What those artifacts that involve historical injustice tell us, is that unless we are directly or indirectly affected by the event, or try to put ourselves into affected communities’ shoes, we easily treat those artifacts simply as rare historical items.

Under the Mushroom Clouds

While it is critical to try to stop auctioning for sale objects symbolizing human catastrophes, the RR auction of the Hiroshima watch reminds us that the memory of the bombings of Hiroshima and Nagasaki, is at risk of falling into obscurity.

To reverse the trend of fading memory and understanding, we must redouble our efforts to help more people see the reality under the atomic mushroom clouds. Many governments and international organizations have undertaken initiatives of disarmament education and have repeatedly reiterated in multilateral disarmament fora that the importance of learning about the catastrophic humanitarian consequences of nuclear weapons cannot be emphasized enough. Among the many ways to educate ourselves, listening to survivors’ testimonies plays a fundamental role in helping people to imagine themselves on that sunny Monday morning at 8:15 a.m.
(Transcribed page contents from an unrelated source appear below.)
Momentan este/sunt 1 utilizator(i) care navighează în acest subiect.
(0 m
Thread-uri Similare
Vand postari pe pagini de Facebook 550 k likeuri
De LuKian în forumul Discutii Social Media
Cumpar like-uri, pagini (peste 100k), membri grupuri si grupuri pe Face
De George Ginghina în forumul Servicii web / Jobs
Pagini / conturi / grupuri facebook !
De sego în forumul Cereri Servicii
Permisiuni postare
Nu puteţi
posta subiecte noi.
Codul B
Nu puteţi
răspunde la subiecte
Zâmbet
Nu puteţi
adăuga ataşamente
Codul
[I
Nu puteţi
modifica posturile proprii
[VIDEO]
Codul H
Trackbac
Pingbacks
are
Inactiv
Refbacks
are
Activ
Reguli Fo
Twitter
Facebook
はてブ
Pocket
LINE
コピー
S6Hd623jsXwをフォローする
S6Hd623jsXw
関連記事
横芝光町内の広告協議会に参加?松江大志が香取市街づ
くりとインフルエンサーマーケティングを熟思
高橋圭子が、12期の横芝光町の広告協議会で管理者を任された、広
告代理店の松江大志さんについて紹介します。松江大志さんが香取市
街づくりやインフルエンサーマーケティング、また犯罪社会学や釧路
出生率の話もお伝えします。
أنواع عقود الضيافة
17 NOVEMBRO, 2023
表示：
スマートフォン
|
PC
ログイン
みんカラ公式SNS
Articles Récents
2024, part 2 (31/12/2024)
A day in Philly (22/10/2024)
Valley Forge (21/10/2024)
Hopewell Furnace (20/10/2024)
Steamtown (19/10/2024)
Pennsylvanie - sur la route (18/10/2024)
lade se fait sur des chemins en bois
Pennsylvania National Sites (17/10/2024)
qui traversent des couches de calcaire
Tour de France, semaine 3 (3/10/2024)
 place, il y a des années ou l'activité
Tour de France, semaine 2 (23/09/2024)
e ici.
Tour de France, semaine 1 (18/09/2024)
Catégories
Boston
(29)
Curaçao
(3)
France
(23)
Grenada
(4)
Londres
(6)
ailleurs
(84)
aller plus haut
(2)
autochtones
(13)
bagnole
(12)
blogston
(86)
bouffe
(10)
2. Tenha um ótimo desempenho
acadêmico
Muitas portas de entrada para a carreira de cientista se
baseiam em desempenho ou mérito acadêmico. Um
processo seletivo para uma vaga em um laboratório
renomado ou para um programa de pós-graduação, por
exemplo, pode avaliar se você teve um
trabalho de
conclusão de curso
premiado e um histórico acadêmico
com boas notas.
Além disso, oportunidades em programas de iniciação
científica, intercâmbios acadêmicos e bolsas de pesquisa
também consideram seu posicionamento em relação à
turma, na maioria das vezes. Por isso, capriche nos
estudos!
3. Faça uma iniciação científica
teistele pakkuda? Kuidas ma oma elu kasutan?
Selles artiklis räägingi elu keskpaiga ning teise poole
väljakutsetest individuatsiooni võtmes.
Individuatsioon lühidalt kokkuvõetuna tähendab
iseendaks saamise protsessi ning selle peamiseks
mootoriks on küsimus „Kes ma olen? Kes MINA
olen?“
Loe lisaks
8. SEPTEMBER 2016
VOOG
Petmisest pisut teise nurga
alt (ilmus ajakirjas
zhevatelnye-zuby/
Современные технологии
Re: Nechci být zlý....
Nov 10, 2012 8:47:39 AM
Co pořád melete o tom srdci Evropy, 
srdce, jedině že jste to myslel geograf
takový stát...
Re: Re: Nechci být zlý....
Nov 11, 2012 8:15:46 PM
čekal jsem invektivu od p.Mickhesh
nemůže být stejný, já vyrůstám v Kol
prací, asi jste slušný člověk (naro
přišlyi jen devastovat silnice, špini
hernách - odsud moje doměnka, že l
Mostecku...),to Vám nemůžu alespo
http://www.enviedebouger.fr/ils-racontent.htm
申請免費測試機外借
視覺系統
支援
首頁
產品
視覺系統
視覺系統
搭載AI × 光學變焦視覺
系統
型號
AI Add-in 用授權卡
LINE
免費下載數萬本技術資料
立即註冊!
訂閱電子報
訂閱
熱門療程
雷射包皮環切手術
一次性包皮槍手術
People in Hiroshima and Nagasaki have been concerned about the question of how to preserve the voices of survivors, and for those who inherit the tragic memory how to ensure the memory survives. In this era of events like the auction, their efforts deserve special attention and tribute. There are a number of projects to archive testimony and events through various forms of media, to name a few: Online testimonies on Google Earth, Hiroshima Archive and Nagasaki Archive, by Dr. Hidenori Watanave; A documentary film about Hiroshima survivor Setsuko Thurlow, the Vow from Hiroshima, by Susan Strickler and Mitchie Takeuchi; A magazine featuring survivors, Hiroshima: Faces, by ANT-Hiroshima; and a project using AI technology to color photographs of survivors, Rebooting Memories, by Anju Niwata. Those tools allow many of us, including policymakers and experts on nuclear issues, to bring our eyes under the mushroom clouds and to realize what is at stake.

Hiroshima Archive map on Google Earth displaying online testimonies through multimedia. The red sphere indicates the point of explosion. (Photo: Hiroshima Archive)


Meanwhile, we must realize that this is not just a question that the people of Hiroshima and Nagasaki, and nuclear-weapons-affected communities must tackle, but others too. On the second International Day for Disarmament and Non-Proliferation Awareness, I would like to stress that “How do we preserve the memory of the catastrophic humanitarian impacts without leaving the victims’ stories behind?” is a question that we all must consider as long as nuclear weapons exist in the world.

Lastly, I would like to imagine that the person who won the auction will donate this watch to a museum for all the world to see the horrors of nuclear weapons. While I do not know if that will happen, I invite the bidders, the RR auction house, and all people involved in making a profit out of this wristwatch, to extend their imagination to ponder who was wearing it, how the watch was obtained, and the pain of the affected communities.